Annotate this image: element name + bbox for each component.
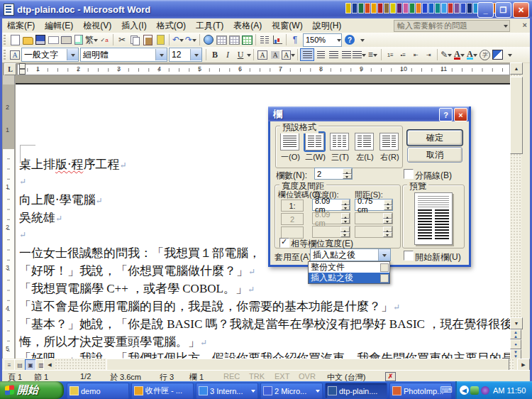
normal-view-button[interactable]: ≡ — [4, 359, 15, 371]
preset-option[interactable]: 左(L) — [355, 133, 375, 163]
dialog-help-button[interactable]: ? — [439, 108, 453, 121]
enclose-character-button[interactable]: 字 — [478, 48, 491, 61]
apply-to-dropdown-list[interactable]: 整份文件 插入點之後 — [308, 261, 390, 284]
help-button[interactable]: ? — [343, 33, 356, 46]
redo-button[interactable]: ↷ — [184, 33, 197, 46]
status-ext[interactable]: EXT — [275, 372, 289, 381]
open-button[interactable] — [21, 33, 34, 46]
undo-button[interactable]: ↶ — [172, 33, 184, 46]
taskbar-button[interactable]: dtp-plain.... — [325, 383, 387, 399]
spin-down-icon[interactable] — [384, 205, 392, 211]
horizontal-scroll-thumb[interactable] — [106, 359, 509, 371]
cut-button[interactable]: ✂ — [116, 33, 128, 46]
minimize-button[interactable]: _ — [477, 2, 494, 18]
format-painter-button[interactable] — [154, 33, 167, 46]
style-combobox[interactable]: 一般文字 — [21, 48, 79, 62]
preset-option[interactable]: 三(T) — [330, 133, 350, 163]
toolbar-options-icon[interactable] — [504, 48, 516, 61]
close-button[interactable]: ✕ — [513, 2, 529, 18]
maximize-button[interactable]: ❐ — [495, 2, 511, 18]
print-preview-button[interactable] — [72, 33, 85, 46]
start-button[interactable]: 開始 — [0, 381, 64, 399]
list-scrollbar-button[interactable] — [380, 274, 389, 283]
borders-button[interactable]: ✎ — [440, 48, 453, 61]
app-icon[interactable] — [403, 3, 409, 13]
bullets-button[interactable]: •≡ — [397, 48, 409, 61]
taskbar-button[interactable]: 3 Intern... — [196, 383, 258, 399]
status-trk[interactable]: TRK — [249, 372, 265, 381]
spin-up-icon[interactable] — [341, 200, 350, 205]
cancel-button[interactable]: 取消 — [407, 147, 462, 163]
underline-button[interactable]: U — [234, 48, 247, 61]
start-new-column-checkbox[interactable] — [404, 251, 414, 261]
scroll-up-icon[interactable]: ▲ — [510, 62, 523, 75]
increase-indent-button[interactable]: ⇥ — [422, 48, 435, 61]
app-icon[interactable] — [345, 3, 351, 13]
app-icon[interactable] — [448, 3, 453, 13]
spin-up-icon[interactable] — [343, 168, 352, 174]
character-scaling-button[interactable]: A — [282, 48, 295, 61]
dialog-close-button[interactable]: × — [454, 108, 467, 121]
menu-item[interactable]: 插入(I) — [116, 18, 151, 33]
menu-item[interactable]: 檢視(V) — [78, 18, 116, 33]
app-icon[interactable] — [467, 3, 472, 13]
window-titlebar[interactable]: dtp-plain.doc - Microsoft Word _ ❐ ✕ — [0, 0, 532, 18]
app-icon[interactable] — [352, 3, 358, 13]
menu-item[interactable]: 表格(A) — [228, 18, 267, 33]
status-ovr[interactable]: OVR — [299, 372, 316, 381]
next-page-button[interactable]: ▼▼ — [510, 349, 521, 359]
dropdown-option[interactable]: 插入點之後 — [309, 273, 389, 283]
width-field-1[interactable]: 8.09 cm — [312, 199, 350, 211]
equal-width-checkbox[interactable] — [279, 238, 289, 248]
preset-option[interactable]: 二(W) — [305, 133, 326, 163]
tables-borders-button[interactable] — [215, 33, 228, 46]
list-scrollbar-button[interactable] — [380, 263, 389, 272]
ok-button[interactable]: 確定 — [407, 130, 462, 146]
chinese-convert-button[interactable]: 繁 — [85, 33, 98, 46]
menu-item[interactable]: 工具(T) — [191, 18, 228, 33]
font-color-button[interactable]: A — [453, 48, 465, 61]
scroll-right-icon[interactable]: ▶ — [517, 359, 530, 371]
toolbar-options-icon[interactable] — [356, 33, 369, 46]
taskbar-button[interactable]: demo — [67, 383, 129, 399]
zoom-combobox[interactable]: 150% — [303, 33, 342, 47]
bold-button[interactable]: B — [209, 48, 221, 61]
first-line-indent-marker[interactable] — [19, 63, 26, 69]
vertical-ruler[interactable]: 2112345 — [3, 75, 15, 359]
mail-button[interactable] — [47, 33, 60, 46]
columns-button[interactable] — [258, 33, 271, 46]
drawing-button[interactable] — [491, 48, 504, 61]
web-layout-view-button[interactable]: ▤ — [14, 359, 26, 371]
hide-icons-chevron[interactable]: ◀ — [460, 386, 469, 395]
align-justify-button[interactable] — [340, 48, 353, 61]
app-icon[interactable] — [428, 3, 434, 13]
preset-option[interactable]: 右(R) — [379, 133, 400, 163]
print-layout-view-button[interactable]: ▣ — [25, 359, 36, 371]
menu-item[interactable]: 檔案(F) — [2, 18, 40, 33]
styles-pane-button[interactable]: A — [9, 48, 21, 61]
numbering-button[interactable]: 1≡ — [384, 48, 397, 61]
chart-button[interactable] — [271, 33, 284, 46]
spin-down-icon[interactable] — [343, 174, 352, 180]
print-button[interactable] — [60, 33, 72, 46]
highlight-button[interactable]: A — [465, 48, 478, 61]
menu-item[interactable]: 編輯(E) — [40, 18, 78, 33]
app-icon[interactable] — [377, 3, 383, 13]
insert-table-button[interactable] — [228, 33, 240, 46]
italic-button[interactable]: I — [221, 48, 234, 61]
spelling-button[interactable]: ✓a — [98, 33, 111, 46]
character-border-button[interactable]: A — [256, 48, 269, 61]
show-hide-marks-button[interactable]: ¶ — [289, 33, 301, 46]
app-icon[interactable] — [384, 3, 389, 13]
save-button[interactable] — [34, 33, 47, 46]
columns-count-stepper[interactable]: 2 — [314, 168, 353, 180]
app-icon[interactable] — [460, 3, 466, 13]
align-center-button[interactable] — [314, 48, 327, 61]
tray-icon-purple[interactable] — [481, 386, 489, 395]
tray-icon-green[interactable] — [470, 386, 479, 395]
app-icon[interactable] — [371, 3, 377, 13]
app-icon[interactable] — [454, 3, 460, 13]
app-icon[interactable] — [390, 3, 396, 13]
select-browse-object-button[interactable]: ● — [510, 339, 521, 349]
dropdown-option[interactable]: 整份文件 — [309, 262, 389, 273]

▶ [PROMPT]
Locate the word "width" in the entries, and copy every line where it is found.

▶ [FINISHED TASK]
width-field-1[interactable]: 8.09 cm — [312, 199, 350, 211]
equal-width-checkbox[interactable] — [279, 238, 289, 248]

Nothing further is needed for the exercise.